Es claro que la guerra por el poder y el control importan más que las ideas que nos puedan sacar de la categoría de aldea pobre más austral del mundo. El papelón internacional de nuestra Nación no tiene parangón. Nos caímos del globo terráqueo para juntarnos en un universo paralelo del fracaso junto con otras naciones que en nada se parecen a las del primer mundo. El planeta de la decadencia bolivariana, al que insistentemente se abraza nuestro gobierno, no tiene futuro. Integramos el conjunto de los países periféricos, sin crédito, con una grave crisis interna y un creciente nivel de pobreza que resulta, a estas alturas, imposible de atender adecuadamente. Un dato que mata relato: En América Latina, Venezuela y Argentina son los dos países con mayores índices inflacionarios. ¿Casualidad?
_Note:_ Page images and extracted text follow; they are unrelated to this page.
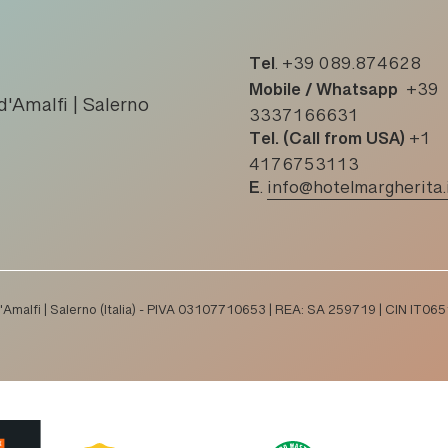
Tel
.
+39 089.874628
Mobile / Whatsapp
+39
d'Amalfi | Salerno
3337166631
Tel. (Call from USA)
+1
4176753113
E
.
info@hotelmargherita.
 d'Amalfi | Salerno (Italia) - PIVA 03107710653 | REA: SA 259719 | CIN I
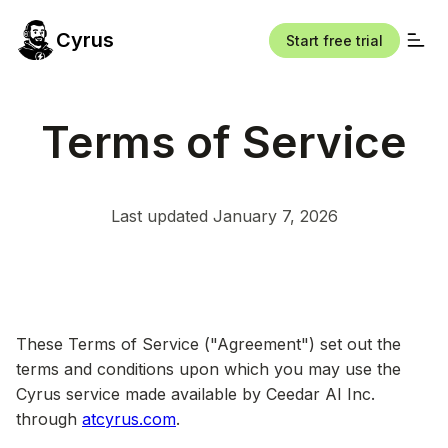
Cyrus
Start free trial
Terms of Service
Last updated January 7, 2026
These Terms of Service ("Agreement") set out the
terms and conditions upon which you may use the
Cyrus service made available by Ceedar AI Inc.
through
atcyrus.com
.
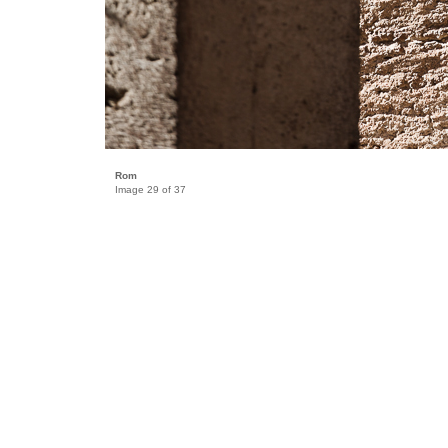
Rom
Image 29 of 37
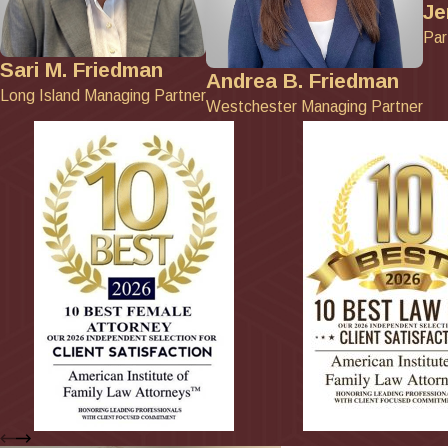
Je
Par
Sari M. Friedman
Andrea B. Friedman
Long Island Managing Partner
Westchester Managing Partner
La verdad va por un lado y el relato para el otro. La torpeza de ventilar los trapos sucios del Frente de Todos en público demuestra la “inteligente idiotez” de quienes nos gobiernan. El oxímoron pretende definir parte de las contradicciones de los acontecimientos recientes. Desde el vómito verbal de la diputada Vallejos (donde se refiere al Presidente como mequetrefe y okupa, entre otros epítetos), pasando por la carta de Cristina, los tuits de Alberto, los aprietes del “otro” Fernández y todo lo que siguen haciendo, como si estuvieran atentando contra sí mismos, importa una operación a corazón abierto, transmitida por cadena nacional y realizada por practicantes. Se suman las plegarias de Juan XXIII Manzur y la “platita de Sir Gollan”, sin olvidarnos, por supuesto de los viajes gratis de egresados que promete torpemente el intervenido gobernador de la Provincia de Buenos Aires para completar el panorama dantesco de los temas que ocupan la disparatada agenda nacional.
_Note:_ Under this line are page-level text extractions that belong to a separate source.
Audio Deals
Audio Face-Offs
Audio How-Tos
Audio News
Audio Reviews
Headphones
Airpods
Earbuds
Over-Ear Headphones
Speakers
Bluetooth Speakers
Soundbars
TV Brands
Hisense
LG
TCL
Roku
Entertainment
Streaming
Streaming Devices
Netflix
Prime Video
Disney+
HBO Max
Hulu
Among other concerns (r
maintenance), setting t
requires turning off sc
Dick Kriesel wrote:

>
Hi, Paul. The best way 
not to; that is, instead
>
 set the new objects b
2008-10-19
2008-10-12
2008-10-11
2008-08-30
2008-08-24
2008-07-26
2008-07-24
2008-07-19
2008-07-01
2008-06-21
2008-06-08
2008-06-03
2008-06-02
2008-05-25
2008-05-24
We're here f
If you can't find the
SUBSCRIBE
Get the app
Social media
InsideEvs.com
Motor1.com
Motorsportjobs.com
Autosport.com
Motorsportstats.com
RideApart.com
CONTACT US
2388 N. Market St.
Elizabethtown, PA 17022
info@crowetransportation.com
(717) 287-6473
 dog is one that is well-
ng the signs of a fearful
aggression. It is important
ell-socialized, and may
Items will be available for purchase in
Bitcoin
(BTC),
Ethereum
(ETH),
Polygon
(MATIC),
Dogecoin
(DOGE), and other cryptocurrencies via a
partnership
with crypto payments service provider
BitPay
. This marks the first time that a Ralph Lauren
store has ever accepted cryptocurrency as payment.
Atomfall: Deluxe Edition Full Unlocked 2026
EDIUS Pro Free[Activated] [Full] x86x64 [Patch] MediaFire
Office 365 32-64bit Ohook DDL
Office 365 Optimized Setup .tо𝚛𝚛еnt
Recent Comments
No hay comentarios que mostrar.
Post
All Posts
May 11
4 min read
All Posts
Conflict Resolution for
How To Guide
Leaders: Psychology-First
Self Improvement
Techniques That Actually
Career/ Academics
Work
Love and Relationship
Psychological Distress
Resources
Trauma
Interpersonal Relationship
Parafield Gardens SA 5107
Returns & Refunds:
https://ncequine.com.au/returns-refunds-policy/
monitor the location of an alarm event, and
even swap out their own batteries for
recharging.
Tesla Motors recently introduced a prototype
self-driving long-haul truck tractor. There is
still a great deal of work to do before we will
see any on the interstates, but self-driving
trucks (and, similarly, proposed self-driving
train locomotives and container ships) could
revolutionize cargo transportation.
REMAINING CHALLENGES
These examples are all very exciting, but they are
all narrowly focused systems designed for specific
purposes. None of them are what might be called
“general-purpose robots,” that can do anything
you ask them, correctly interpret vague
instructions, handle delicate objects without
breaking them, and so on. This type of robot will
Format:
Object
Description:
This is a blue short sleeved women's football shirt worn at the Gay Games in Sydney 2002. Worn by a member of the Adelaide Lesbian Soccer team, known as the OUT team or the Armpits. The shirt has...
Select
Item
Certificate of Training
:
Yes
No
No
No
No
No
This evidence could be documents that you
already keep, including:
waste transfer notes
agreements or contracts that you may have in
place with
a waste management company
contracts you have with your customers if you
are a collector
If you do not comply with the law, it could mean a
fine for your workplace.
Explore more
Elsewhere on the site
El resultado electoral evidencia como ineficiente y desgastado el grillete del asistencialismo social que esclaviza a un amplio sector de la población, con una inflación que este mes alcanzó al 3,5% (en los últimos 12 meses 52,5%), y sin ninguna perspectiva cierta de solución. El cimbronazo que significó la derrota electoral del oficialismo, sin lugar a dudas, importará un endurecimiento de las políticas ya por todos conocidas de las huestes cristinistas. Un claro ejemplo de ello es el reemplazo de Paula Español por Roberto Feletti y las primeras medidas que éste dispuso. La radicalización los hará escapar corriendo para adelante, redoblando todas las apuestas, que ya todos sabemos, son perdedoras. Es lo que se hizo en el pasado y lo que seguramente harán en el futuro. El gatopardismo del Frente de Todos será el nuevo protagonista de la escena nacional, y lo hará con renovado vigor y empeño, a la par que la indignación social va mutando en una sensación de asco generalizado.

La dueña del poder siempre que erró el camino supo cómo volver a la ruta. Como dijo Lampedusa “su vanidad es más grande que sus miserias”, en un aspecto que el carácter se encarga de confirmarnos día tras día, motivo por el cual resulta difícil pensar, más allá del resultado de las PASO, en una reina sin reino, solo que su ejido ahora se ha reducido sustancialmente. Seguramente se intente, pasada la crisis, cargar las tintas sobre la pandemia como efecto causal de la derrota electoral, un aspecto que si bien no deja de ser cierto, lo es sólo en una parte, la otra, y quizás la más grande fue la impericia y la arrogancia demostrada en el manejo de lo público, donde se privilegiaron los intereses de un sector por sobre los de la Nación. Incluso Dylan tuvo más “clases presenciales” que una inmensa mayoría de nuestros hijos.

“Traigan la Pfizer” se ha convertido en el himno de la derrota. El cierre de las escuelas, los permanentes intentos de violar las instituciones, el modo planero exacerbado y las amenazas como metodología de amedrentamiento del opositor, han sido derrotadas en las urnas, junto con los demás excesos de una casta dirigente que pifió el rumbo y se la creyó, generando más y más pobres en medio de una de las peores crisis de nuestra historia. Argentina se convirtió en una aldea empobrecida, donde hay hambre porque sobra inmoralidad. La ciudadanía votó por valores republicanos, morales y éticos. La República le ganó a la autocracia y a la arrogancia. El inconveniente es que el Presidente siempre nos sorprende, pero para peor, y los integrantes de la coalición de gobierno, en su gran mayoría, no se quedan atrás.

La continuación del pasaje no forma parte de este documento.